Mr Wilkinson and Ms Fuller made a joint application for consolidation of the proceedings. They sought to be named as joint plaintiffs in the consolidated proceeding, their respective solicitors to be jointly named as solicitors on the record, and the appointment of a "costs referee", who would identify any duplicated work in the consolidated proceeding. The law firms also undertook to conduct the consolidated proceedings in accordance with a protocol to unify decision-making, counsel teams, administrative processes and the joint conduct of all common aspects of the consolidated proceeding. The intended effect is that the defendants will be dealing as though with a single legal team acting for the joint plaintiffs.
Allianz opposed the application, arguing that the inevitable result of permitting two firms of solicitors to appear on the record would be the inflation of costs, in particular compared to the alternative that one case be stayed and the other allowed to proceed, ie., there should be a beauty parade. However, the Court said that this would lead to some group members possibly not being included in the proceeding that continued. While that consequence could be managed, it would still lead to cost, delay and inconvenience.
Ultimately, Justice Nichols took the view that the proposed orders limiting duplicative costs and precluding recovery by the solicitors of the costs of any duplicated work from group members and from the defendants were an appropriate, necessary and effective protection which made the consolidation appropriate.
What the Fuller decision means for future competing class actions
As the Court noted in Allianz, "multiple representative proceedings against the same defendant on overlapping subject matter do not…constitute an abuse of process, but a problem for courts to resolve." Arguably, the orders made in Allianz, in particular with the appointment of a costs referee, deal with these concerns to some extent.

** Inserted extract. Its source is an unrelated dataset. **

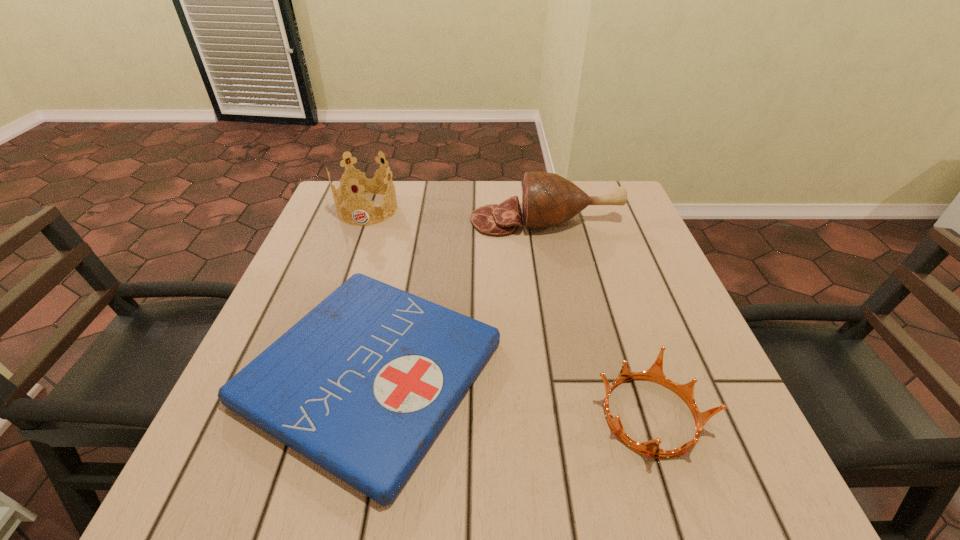 In order to click on vacant area in the image that satisfies the following two spatial constraints: 1. at the sliced end of the ham; 2. on the right side of the nearer crown in this screenshot , I will do `click(585, 416)`.

I want to click on vacant area that satisfies the following two spatial constraints: 1. at the sliced end of the second shortest object; 2. on the right side of the ham, so click(x=585, y=416).

Identify the location of blank area in the image that satisfies the following two spatial constraints: 1. at the sliced end of the ham; 2. on the back side of the shorter crown. Image resolution: width=960 pixels, height=540 pixels. (585, 416).

At what (x,y) coordinates should I click in order to perform the action: click on blank area in the image that satisfies the following two spatial constraints: 1. at the sliced end of the ham; 2. on the front side of the shortest object. Please return your answer as a coordinate pair (x, y). This screenshot has height=540, width=960. Looking at the image, I should click on (576, 373).

Locate an element on the screen. vacant space that satisfies the following two spatial constraints: 1. at the sliced end of the second shortest object; 2. on the right side of the ham is located at coordinates (585, 416).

It is the first time the court has considered competing class actions against a backdrop of a possible joint group costs order, following the introduction of the group costs order regime into the Supreme Court Act 1986 (Vic) just last year. As noted in the judgment, the plaintiffs propose to enter into a Cooperation Agreement that concerns the mechanics of costs sharing between the plaintiffs. It provides, for example, that disbursements will be shared 50/50 between their solicitors, and anticipatory arrangements for distribution of group cost order proceedings, in the event a group costs order is made.
However, things are likely to get more complicated if one of the consolidating law firms is running the class action on a no-win, no-fee basis and the other is running a funded class action which is a managed investment scheme. This is the position in the current Freedom Foods and Deloitte class action. Given the recent changes to the law requiring funded class actions to be registered as managed investment schemes, Slater & Gordon which is acting against Freedom Foods and Deloitte on a no-win no-fee basis could face "serious consequences" for running an unregistered managed investment scheme if its proceedings were consolidated with the funded class action brought by Phi Finney McDonald, as sought by Freedom Foods and Deloitte. Typically conditional costs agreements are exempt from the managed investment scheme requirements, however, consolidating with a party that is being run under a managed investment scheme may run awfully close to falling short of that exemption. And while it's a grey area, the risk being run is that ASIC takes issue with the arrangement.
The management of competing class actions, joint group costs orders and consolidation against the backdrop of the changes to the law on funded class actions will develop and we will keep you updated as new decisions are made.